■ AIM OF THE EXERCISE ■
Leaving out the images, reproduce every line of the data that follows exactly.

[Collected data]
══════
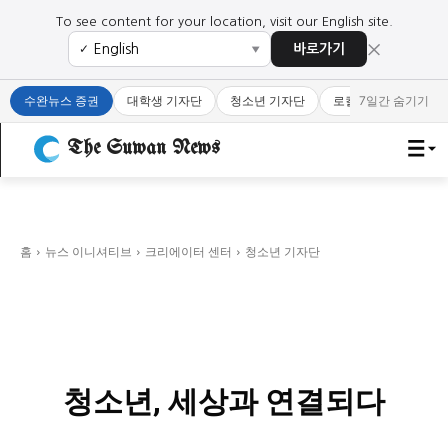
To see content for your location, visit our English site.
×
바로가기
✓
▼
로그인하세요
로그인하세요
수완뉴스 증권
대학생 기자단
청소년 기자단
로컬 큐레이터
7일간 숨기기
주요 뉴스
주요 뉴스
The Suwan News
정치
사회
경제
교육
정치
사회
경제
교육
홈
뉴스 이니셔티브
크리에이터 센터
청소년 기자단
문화
과학·미디어
연예
스포츠
문화
과학·미디어
연예
스포츠
오피니언 & 특집
오피니언 & 특집
특집 기사 바로가기 :
청소년
·
청년
특집 기사 바로가기 :
청소년
·
청년
청소년, 세상과 연결되다
사설/칼럼
사설/칼럼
══════
■ RESULT FOR THIS TASK ■
To see content for your location, visit our English site.
×
바로가기
✓
▼
로그인하세요
로그인하세요
수완뉴스 증권
대학생 기자단
청소년 기자단
로컬 큐레이터
7일간 숨기기
주요 뉴스
주요 뉴스
The Suwan News
정치
사회
경제
교육
정치
사회
경제
교육
홈
뉴스 이니셔티브
크리에이터 센터
청소년 기자단
문화
과학·미디어
연예
스포츠
문화
과학·미디어
연예
스포츠
오피니언 & 특집
오피니언 & 특집
특집 기사 바로가기 :
청소년
·
청년
특집 기사 바로가기 :
청소년
·
청년
청소년, 세상과 연결되다
사설/칼럼
사설/칼럼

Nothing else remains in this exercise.